I enjoyed reading the manuscript by Navascués et al. They provide extensive simulations to investigate the power to detect directional selection from time-series data of genetic variants in an inbreeding/selfing population. The assumptions are that there is no population structure and that effective population size (Ne) and inbreeding coefficient (Fis) can be well estimated from the data and do not change over time. The test statistic is single-locus Fst between populations from two different time points, and the null distribution is derived from simulations of unlinked loci assuming the genome-wide estimates of Ne and Fis. The performance of the method is then tested on simulated data with recombination and selfing, and on real data from Medicago truncatula.
The software for deriving the null distribution is a simple extension of a previously published method and now accounts for the effect of inbreeding on genotype frequencies.

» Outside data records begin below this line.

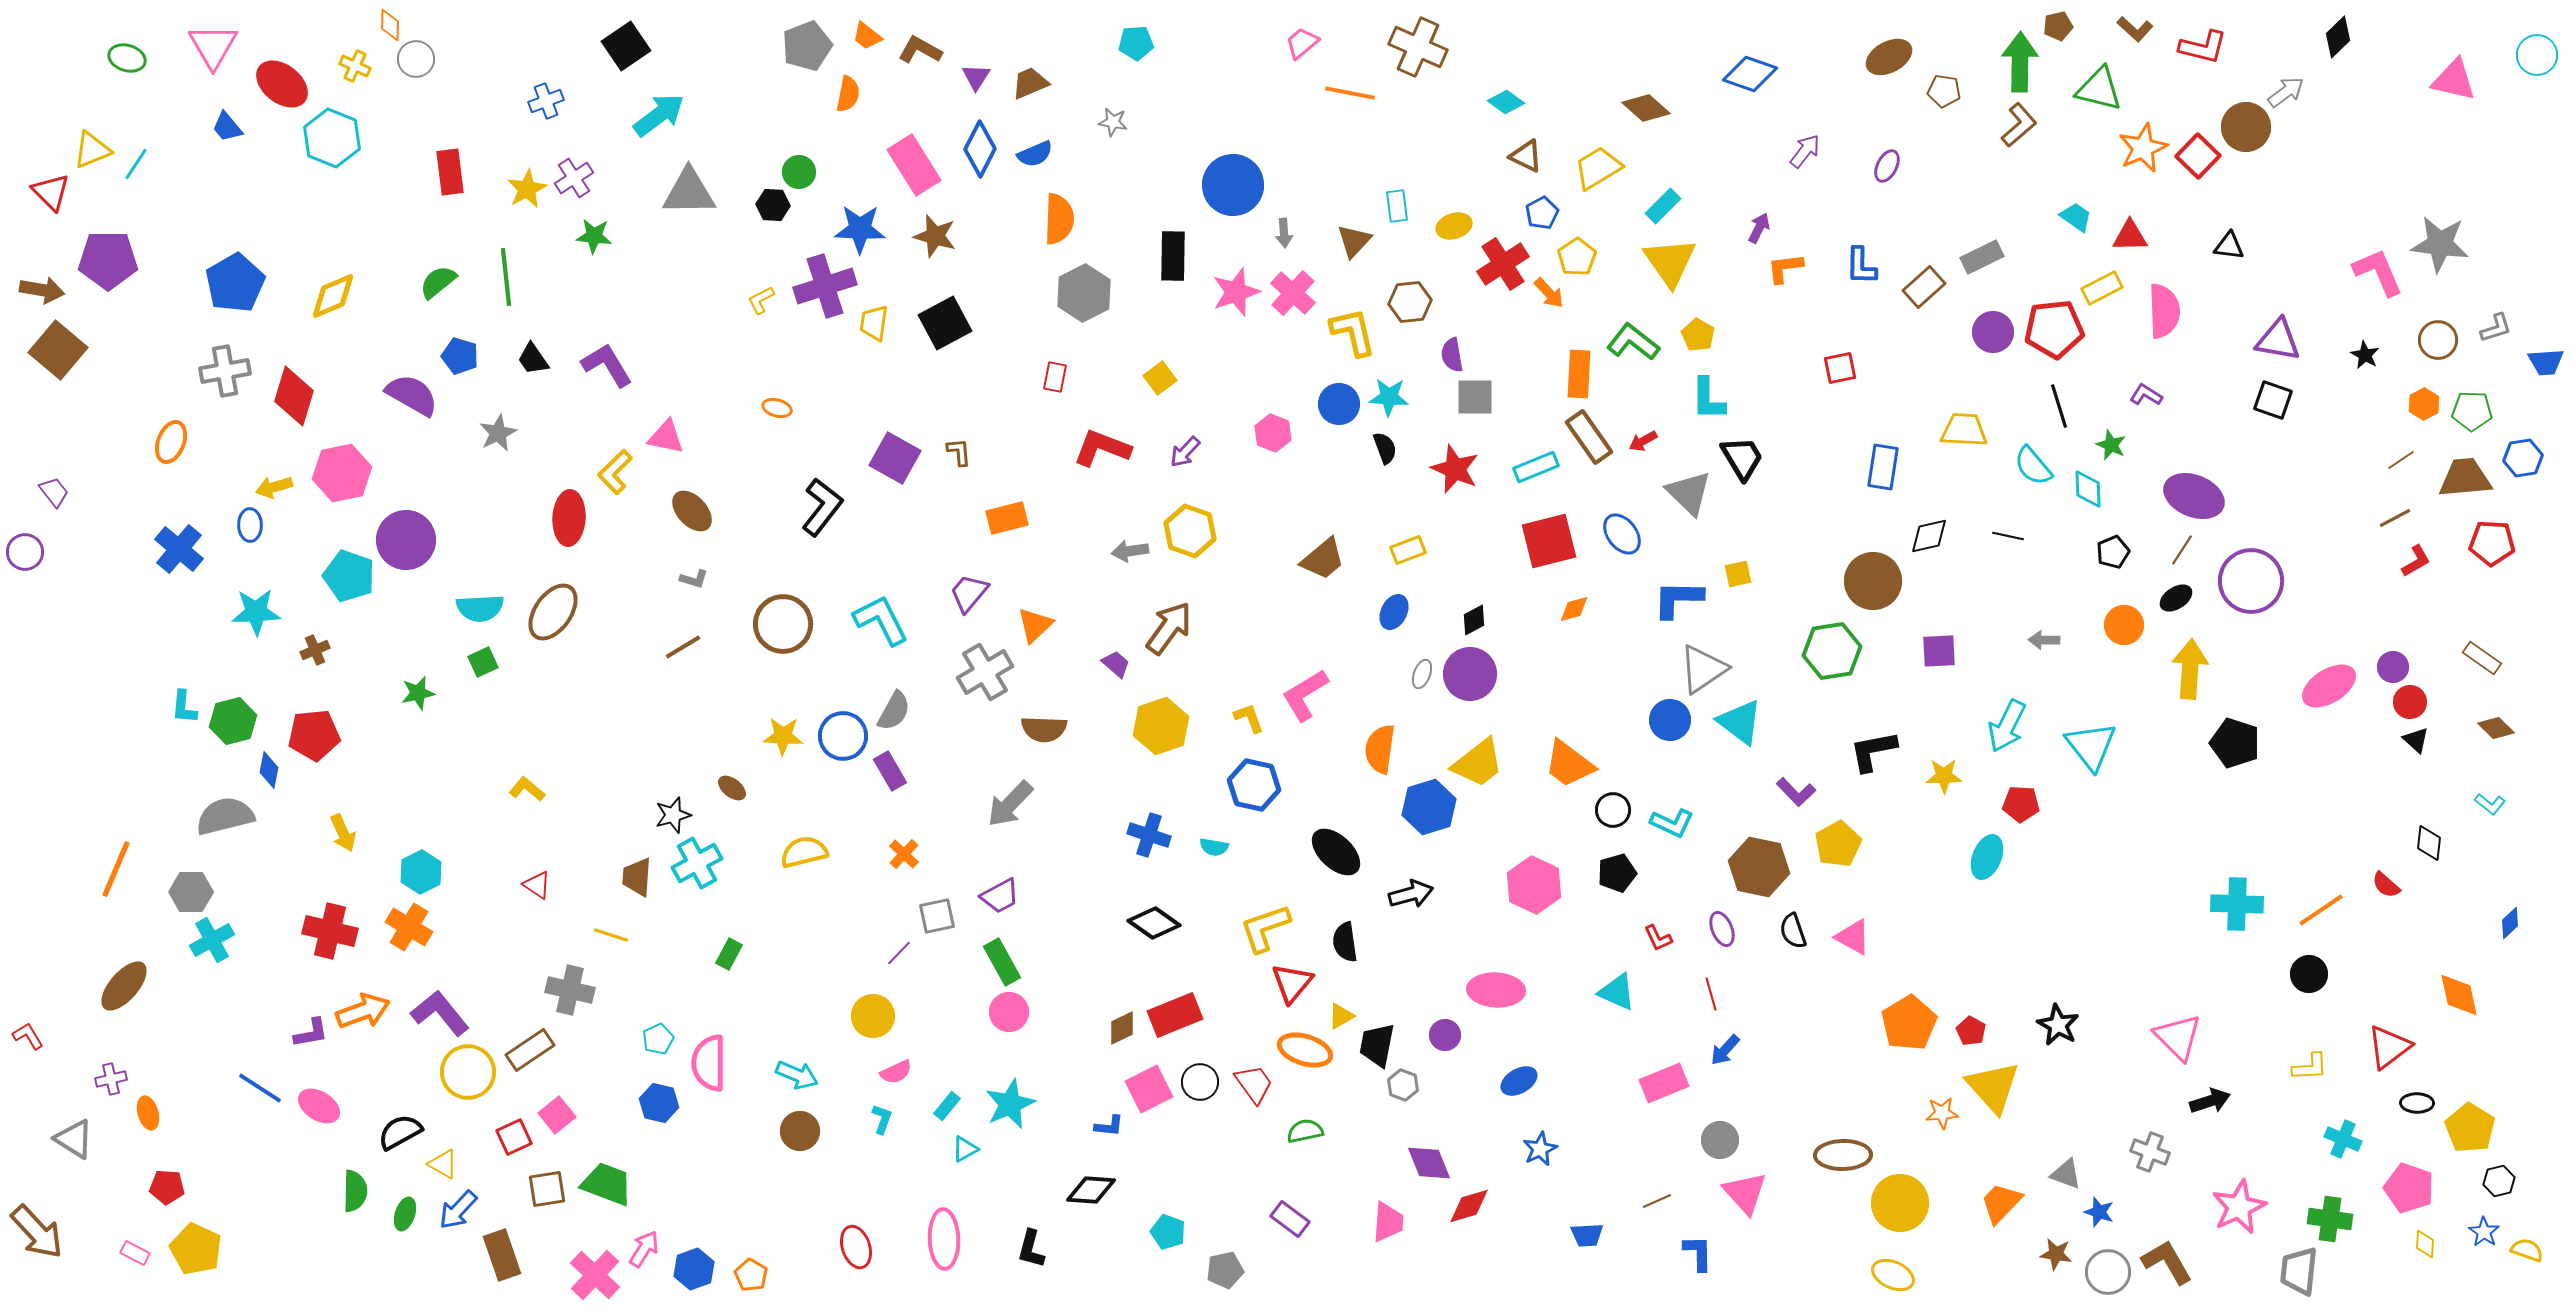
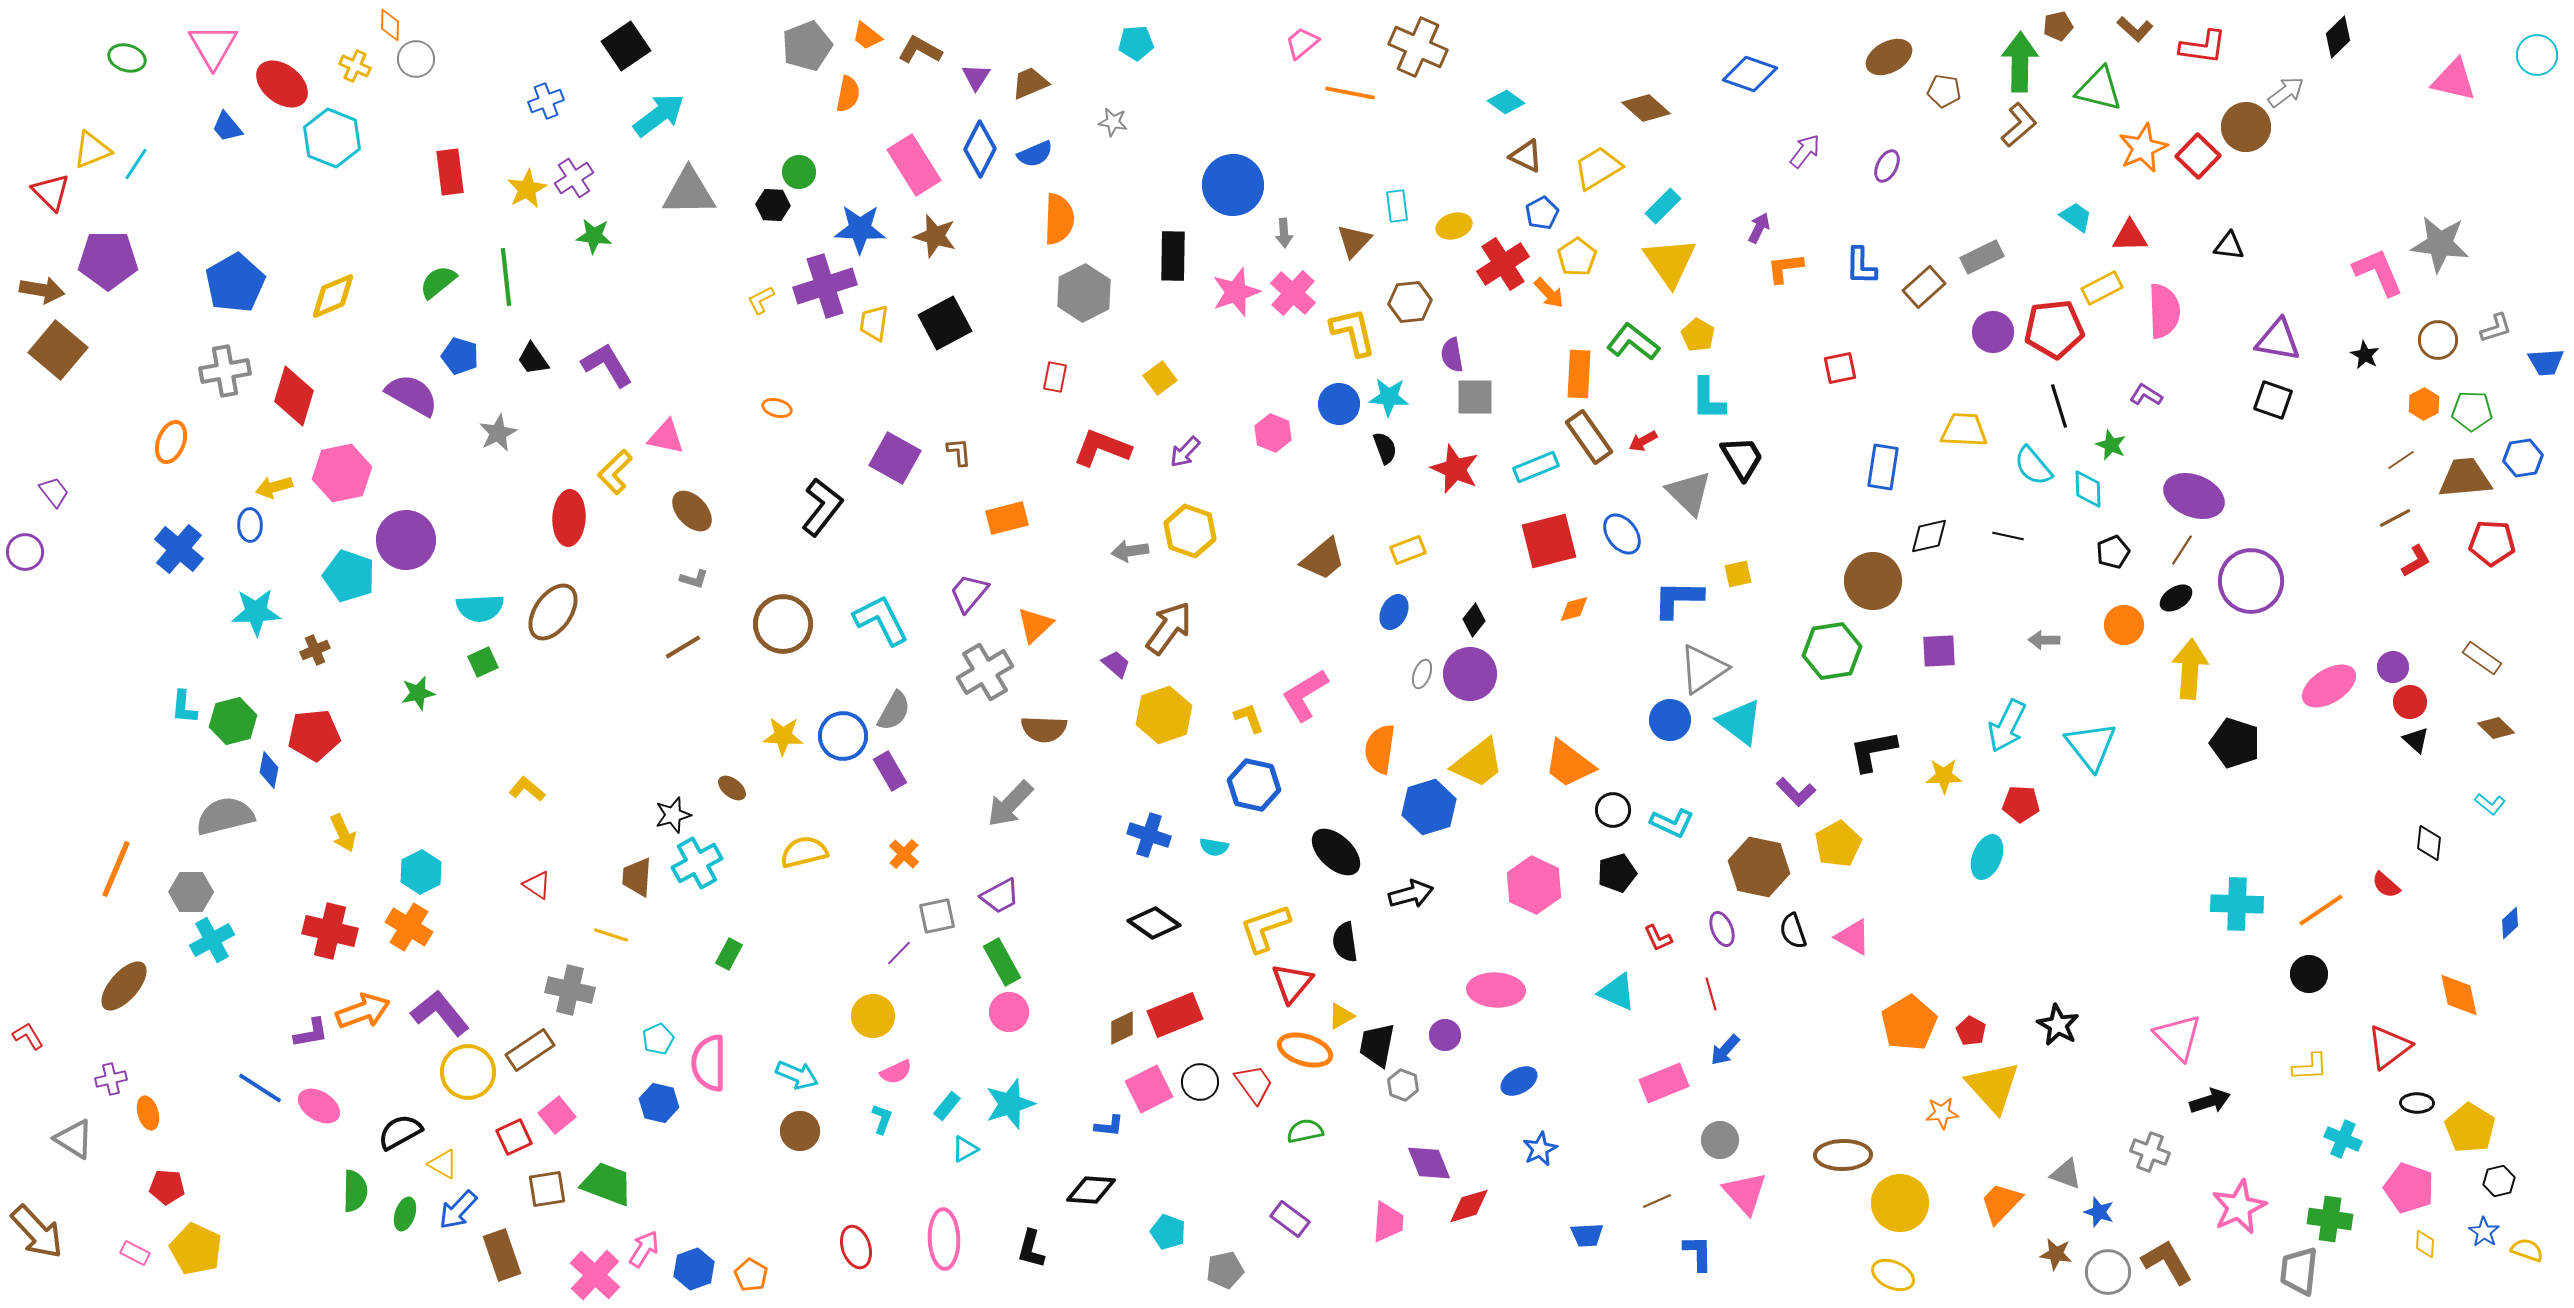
red L-shape at (2203, 47): rotated 6 degrees counterclockwise
black diamond at (1474, 620): rotated 24 degrees counterclockwise
yellow hexagon at (1161, 726): moved 3 px right, 11 px up
cyan star at (1010, 1104): rotated 6 degrees clockwise
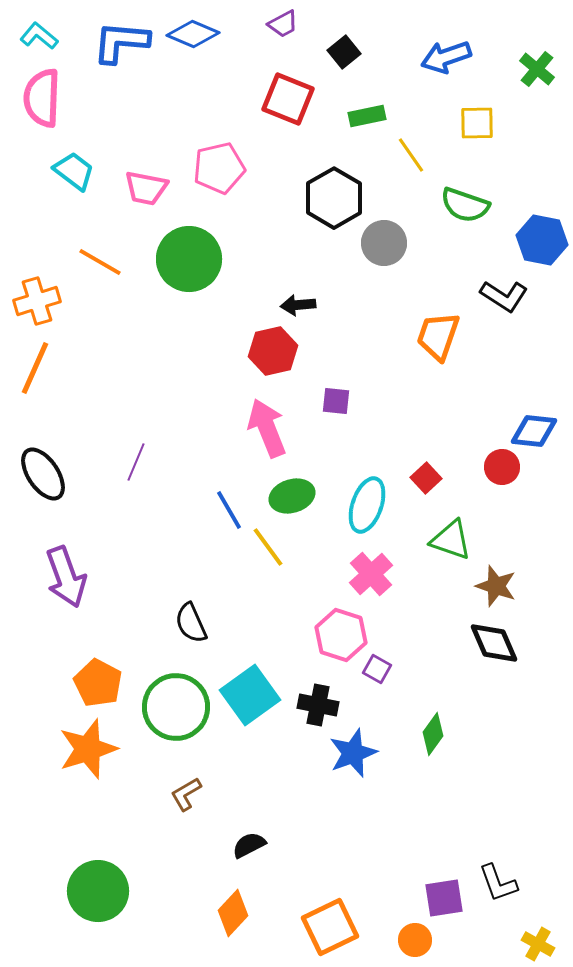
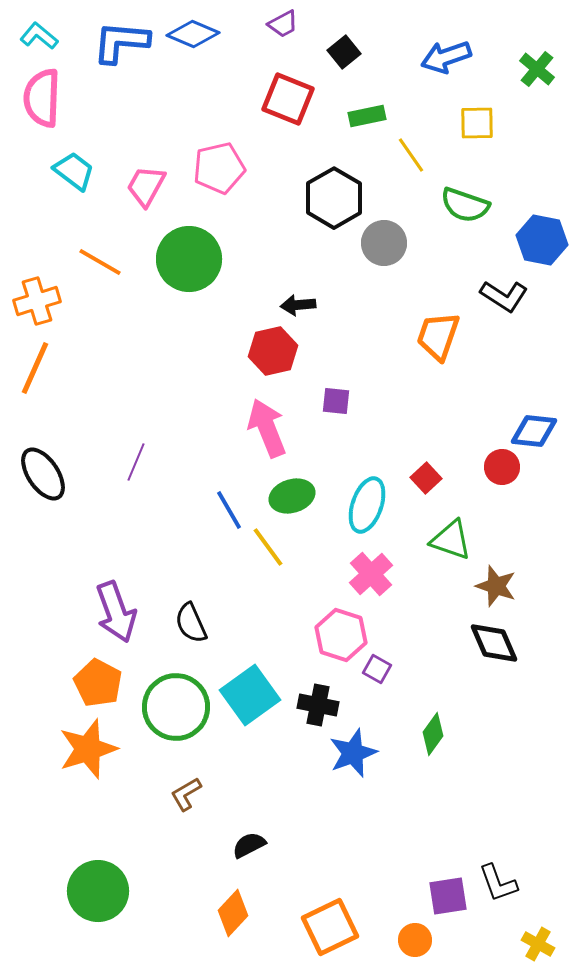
pink trapezoid at (146, 188): moved 2 px up; rotated 108 degrees clockwise
purple arrow at (66, 577): moved 50 px right, 35 px down
purple square at (444, 898): moved 4 px right, 2 px up
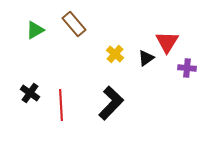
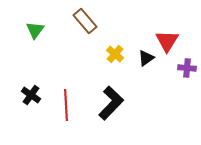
brown rectangle: moved 11 px right, 3 px up
green triangle: rotated 24 degrees counterclockwise
red triangle: moved 1 px up
black cross: moved 1 px right, 2 px down
red line: moved 5 px right
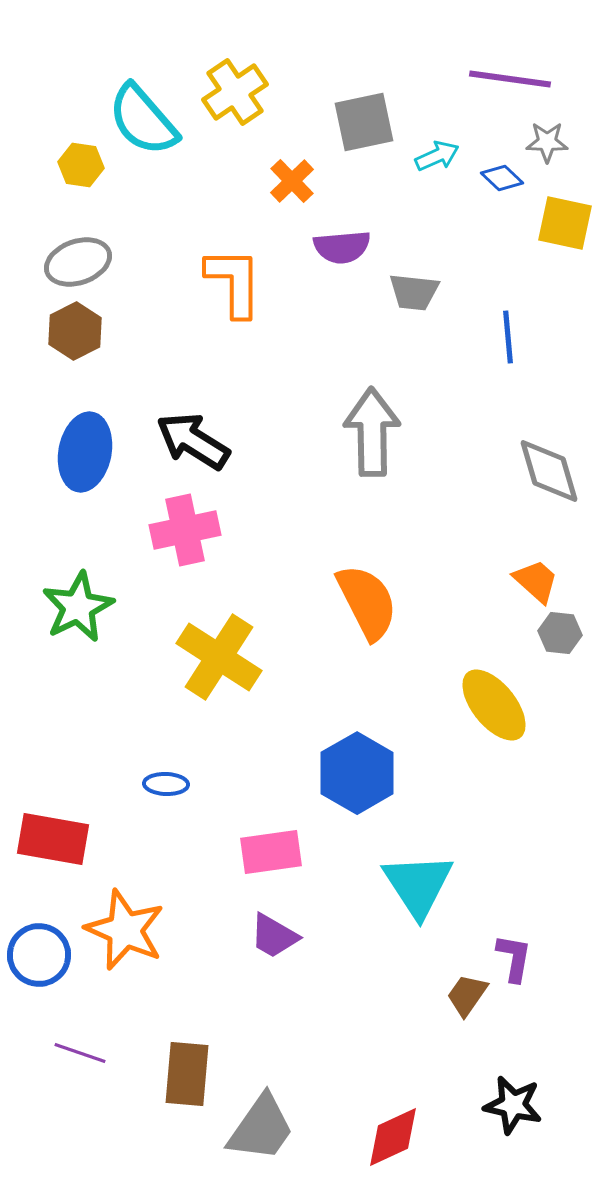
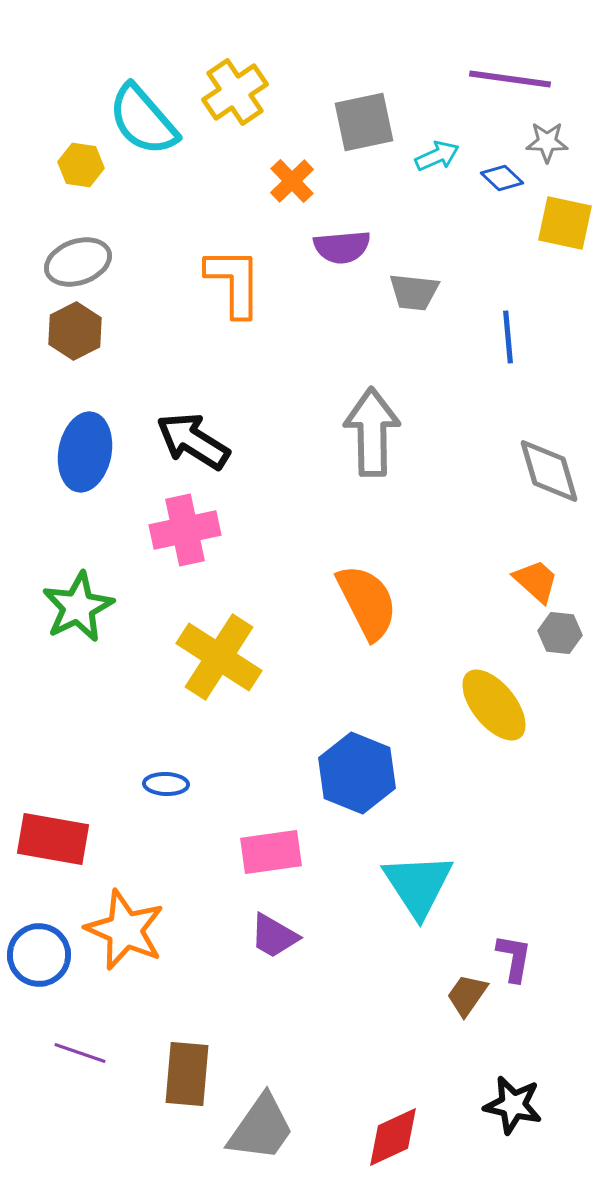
blue hexagon at (357, 773): rotated 8 degrees counterclockwise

The software is freely available and I was able to compile and use it on my computer.
I don't have any major concerns. The authors provide useful qualitative and quantitative insights. Below are a few comments that might improve the paper:
1) Maybe cite and relate the results to the recent paper by Hartfield and Bataillon (G3, 2020) on sweep patterns in selfing populations, e.g. regarding the size of the sweep in inbreeding populations for selection on new mutations vs. standing variation.
2) The description of the new method was somewhat hard to follow and I had to look up the original paper by Frachon et al. (2017) to understand it. I think it could be improved, for example by explicitly providing the steps for computing the significance of an Fst value at a specific locus.
3) The biggest assumption of the method, most likely violated in most selfing plant populations, is the assumptions of no population structure. This is discussed, but I wonder if the authors could provide more intuition on how such structure would affect their parameter estimation (Ne, Fis) and in general the performance of the method.